During the period, the company that also owns USC, Flannels, and Evans Cycles reported underlying profit before tax of £64.4m, down 26.8% from £88m the previous year. Sports Direct said House of Fraser had notched up a loss of £31.5m since it was acquired in August for £90m.
This is despite group revenue having increased by 4.5% to £1.79bn, with House of Fraser’s revenue since the acquisition totalling £70.1m.

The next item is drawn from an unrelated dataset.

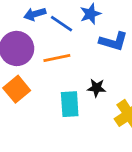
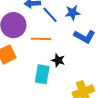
black star: (97, 88) -> (58, 60), moved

The group also said it had injected £70m into the department store’s supply chain.
Chief executive of Sports Direct Mike Ashley said excluding House of Fraser he anticipates Sports Direct will be “within our previously communicated underlying EBITDA growth range of 5-15% by year-end”, however added that including House of Fraser it is expected to be “behind last year’s result”. Ashley also admitted that he faced “significant challenges” turning around its fortunes.
He said: “During the reporting period we acquired the trade and assets of House of Fraser and I would like to welcome my new colleagues to the Sports Direct Group. I have made my views clear that I believe the previous House of Fraser senior management team traded the business whilst it was insolvent for a long time, this means we have significant challenges ahead in turning House of Fraser around.
“However, I genuinely believe we have acquired a fantastic opportunity and with the efforts of Sports Direct and House of Fraser teams, and the support of the brands, local councils and landlords, we can turn House of Fraser into the Harrods of the High Street.
He added: “Outside of the House of Fraser acquisition the Sports Direct Group has had another successful period reporting a 15.5% growth in underlying EBITDA to £180.3m. This is impressive in the context of the current struggles in the high street and shows our elevation strategy continues to go from strength to strength.”